## [Exercise objective]
Set every entry down again, unchanged, picture-free.

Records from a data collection

═══

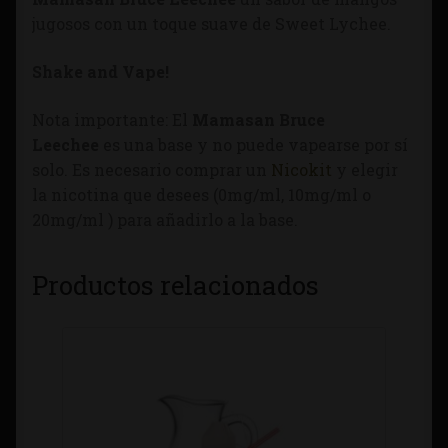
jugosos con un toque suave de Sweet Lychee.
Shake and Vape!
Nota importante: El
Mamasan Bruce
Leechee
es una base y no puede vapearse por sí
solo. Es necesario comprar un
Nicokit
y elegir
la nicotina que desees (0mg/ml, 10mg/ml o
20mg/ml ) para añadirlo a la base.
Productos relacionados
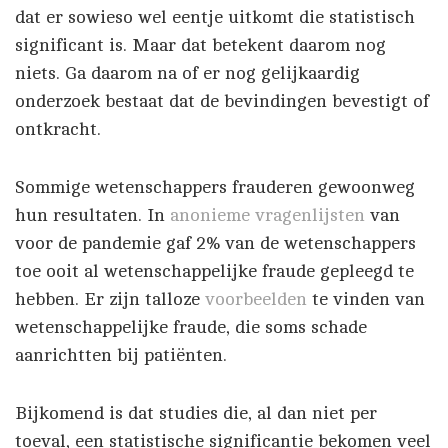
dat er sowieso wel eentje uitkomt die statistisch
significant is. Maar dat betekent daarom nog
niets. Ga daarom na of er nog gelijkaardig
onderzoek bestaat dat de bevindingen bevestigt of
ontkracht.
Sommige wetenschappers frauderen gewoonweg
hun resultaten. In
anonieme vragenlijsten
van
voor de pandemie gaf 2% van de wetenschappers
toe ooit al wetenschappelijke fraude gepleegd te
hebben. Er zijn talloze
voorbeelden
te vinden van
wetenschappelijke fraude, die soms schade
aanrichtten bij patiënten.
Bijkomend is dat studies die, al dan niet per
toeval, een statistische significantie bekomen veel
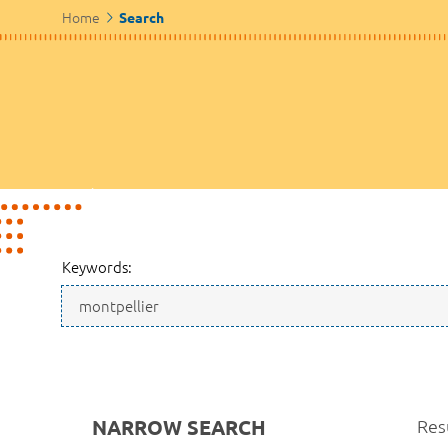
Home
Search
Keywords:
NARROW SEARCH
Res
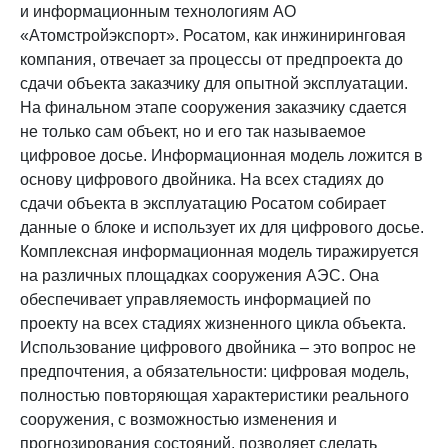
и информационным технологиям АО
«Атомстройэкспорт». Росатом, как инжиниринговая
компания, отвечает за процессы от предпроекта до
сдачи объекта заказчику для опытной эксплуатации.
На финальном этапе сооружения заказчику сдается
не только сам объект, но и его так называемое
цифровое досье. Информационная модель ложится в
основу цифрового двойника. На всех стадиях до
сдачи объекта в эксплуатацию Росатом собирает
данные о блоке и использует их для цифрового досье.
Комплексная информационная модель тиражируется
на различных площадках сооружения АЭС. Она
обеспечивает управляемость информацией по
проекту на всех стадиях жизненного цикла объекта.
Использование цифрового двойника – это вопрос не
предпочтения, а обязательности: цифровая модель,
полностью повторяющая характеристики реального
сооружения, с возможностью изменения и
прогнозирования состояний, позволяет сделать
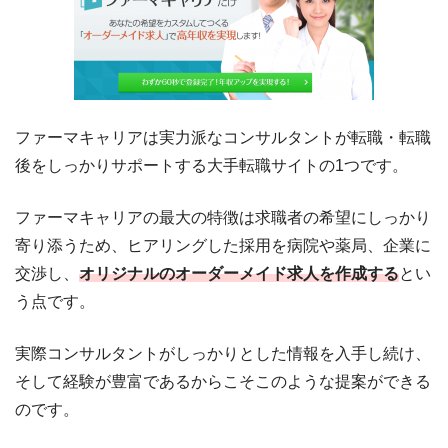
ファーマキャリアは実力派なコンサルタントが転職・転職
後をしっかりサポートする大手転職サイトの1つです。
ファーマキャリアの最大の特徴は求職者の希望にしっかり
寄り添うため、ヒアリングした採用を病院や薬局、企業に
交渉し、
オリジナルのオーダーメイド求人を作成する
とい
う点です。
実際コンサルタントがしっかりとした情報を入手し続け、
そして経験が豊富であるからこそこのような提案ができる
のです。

═══

## [Task result]
jugosos con un toque suave de Sweet Lychee.
Shake and Vape!
Nota importante: El
Mamasan Bruce
Leechee
es una base y no puede vapearse por sí
solo. Es necesario comprar un
Nicokit
y elegir
la nicotina que desees (0mg/ml, 10mg/ml o
20mg/ml ) para añadirlo a la base.
Productos relacionados
dat er sowieso wel eentje uitkomt die statistisch
significant is. Maar dat betekent daarom nog
niets. Ga daarom na of er nog gelijkaardig
onderzoek bestaat dat de bevindingen bevestigt of
ontkracht.
Sommige wetenschappers frauderen gewoonweg
hun resultaten. In
anonieme vragenlijsten
van
voor de pandemie gaf 2% van de wetenschappers
toe ooit al wetenschappelijke fraude gepleegd te
hebben. Er zijn talloze
voorbeelden
te vinden van
wetenschappelijke fraude, die soms schade
aanrichtten bij patiënten.
Bijkomend is dat studies die, al dan niet per
toeval, een statistische significantie bekomen veel
Home
Search
Keywords:
NARROW SEARCH
Res
и информационным технологиям АО
«Атомстройэкспорт». Росатом, как инжиниринговая
компания, отвечает за процессы от предпроекта до
сдачи объекта заказчику для опытной эксплуатации.
На финальном этапе сооружения заказчику сдается
не только сам объект, но и его так называемое
цифровое досье. Информационная модель ложится в
основу цифрового двойника. На всех стадиях до
сдачи объекта в эксплуатацию Росатом собирает
данные о блоке и использует их для цифрового досье.
Комплексная информационная модель тиражируется
на различных площадках сооружения АЭС. Она
обеспечивает управляемость информацией по
проекту на всех стадиях жизненного цикла объекта.
Использование цифрового двойника – это вопрос не
предпочтения, а обязательности: цифровая модель,
полностью повторяющая характеристики реального
сооружения, с возможностью изменения и
прогнозирования состояний, позволяет сделать
ファーマキャリアは実力派なコンサルタントが転職・転職
後をしっかりサポートする大手転職サイトの1つです。
ファーマキャリアの最大の特徴は求職者の希望にしっかり
寄り添うため、ヒアリングした採用を病院や薬局、企業に
交渉し、
オリジナルのオーダーメイド求人を作成する
とい
う点です。
実際コンサルタントがしっかりとした情報を入手し続け、
そして経験が豊富であるからこそこのような提案ができる
のです。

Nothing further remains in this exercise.